This power unit or motor may be electric or internal combustion in
operation. The pump pumps hydraulic fluid through the manifold to
actuate hydraulic jacks in hydraulic connection with the manifold.
Preferably the manifold is configured for hydraulic connections to
establish four hydraulic circuits, although varying or additional
manifold extensions can be utilized. A series of hydraulic lines
for providing hydraulic pressure to the hydraulic jacks. In a
preferred embodiment the frame has mounted thereto a hydraulic hose
reel for extending and retracting hydraulic line to the jacks.

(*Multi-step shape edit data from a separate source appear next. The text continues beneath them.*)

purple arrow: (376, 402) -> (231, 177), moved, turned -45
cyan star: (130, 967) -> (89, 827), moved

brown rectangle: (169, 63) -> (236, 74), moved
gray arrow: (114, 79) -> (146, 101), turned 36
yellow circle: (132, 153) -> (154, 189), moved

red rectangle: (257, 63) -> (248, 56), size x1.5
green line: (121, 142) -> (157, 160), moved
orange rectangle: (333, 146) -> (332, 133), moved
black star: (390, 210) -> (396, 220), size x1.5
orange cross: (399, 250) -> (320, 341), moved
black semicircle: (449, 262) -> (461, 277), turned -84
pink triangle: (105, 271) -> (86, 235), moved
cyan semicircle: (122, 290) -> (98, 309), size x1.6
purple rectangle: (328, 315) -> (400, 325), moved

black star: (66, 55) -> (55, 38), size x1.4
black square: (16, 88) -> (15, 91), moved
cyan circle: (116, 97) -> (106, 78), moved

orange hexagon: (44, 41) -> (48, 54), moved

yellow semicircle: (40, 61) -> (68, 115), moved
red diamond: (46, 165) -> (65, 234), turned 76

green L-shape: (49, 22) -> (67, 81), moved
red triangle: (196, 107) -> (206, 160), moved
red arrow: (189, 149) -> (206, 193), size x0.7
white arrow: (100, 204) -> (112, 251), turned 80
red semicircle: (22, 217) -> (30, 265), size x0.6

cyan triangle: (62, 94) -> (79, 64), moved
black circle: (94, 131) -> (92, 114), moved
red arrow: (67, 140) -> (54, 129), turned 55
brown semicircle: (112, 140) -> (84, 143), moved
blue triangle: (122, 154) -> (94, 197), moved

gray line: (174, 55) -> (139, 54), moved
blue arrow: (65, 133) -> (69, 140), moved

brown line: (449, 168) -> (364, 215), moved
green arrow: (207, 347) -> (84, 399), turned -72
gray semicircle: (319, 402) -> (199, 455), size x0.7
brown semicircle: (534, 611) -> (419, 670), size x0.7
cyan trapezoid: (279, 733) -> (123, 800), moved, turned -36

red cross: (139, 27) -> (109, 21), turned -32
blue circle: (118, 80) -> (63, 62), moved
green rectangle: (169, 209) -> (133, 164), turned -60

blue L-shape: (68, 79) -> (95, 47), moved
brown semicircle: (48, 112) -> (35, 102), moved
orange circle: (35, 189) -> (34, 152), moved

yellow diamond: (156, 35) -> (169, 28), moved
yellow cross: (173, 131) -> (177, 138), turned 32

Placement of jacks beneath the rails of the railroad track combined
with the process of actuating jacks from below allows the use of
the equipment and the tracks without necessitating the disruption
of train traffic. Typically, trains will continue to operate under
a slow order, but are not stopped.
[0014] The frame is preferably configured with a manifold
hydraulically connected to the hydraulic pump. The manifold is
configured to selectively actuating hydraulic jacks that are in
hydraulic connection with the manifold. The manifold has an outflow
port and an inflow port for each connection for each jack and an
independent valve for each hydraulic outflow to allow for selective
actuation of each hydraulic jack. Each valve can be manually
operated or electronically operated, including remote operation.
The remote operation system may use a transponder, receiver, or
radio-frequency controlled mechanism using a separate control
box.
[0015] Preferably the frame has a jack mounting plate configured
for mounting the hydraulic jacks for facilitating transport of the
system. The frame can further be configured for mounting of
additional spare hydraulic lines. The frame preferably is
configured with a hydraulic hose reel for storage of hydraulic line
used for hydraulically connecting the hydraulic jacks to the
hydraulic pump.
[0016] In a preferred embodiment the manual valves of the manifold
are color-coded or number-coded to coordinate with a color-coded
jack or a color coded flag that allows for communication between a
worker approximate to the jack and the operator of the manifold.
For example, an orange flag can be utilized with a manifold lever
painted orange such that the worker can indicate to the manifold
operator to activate the orange coded manifold valve. While the
depicted embodiment utilizes a manual lever for each connection,
electronic (such as solenoid valve) or other computerized control
can be utilized, including remote operated valves. The manifold and
pump can be configured with remote operation, such as with a remote
control, control via the internet, and/or control via local
network. Each individual hydraulic jack is operated as a double
acting cylinder with an integrated counter balance valve.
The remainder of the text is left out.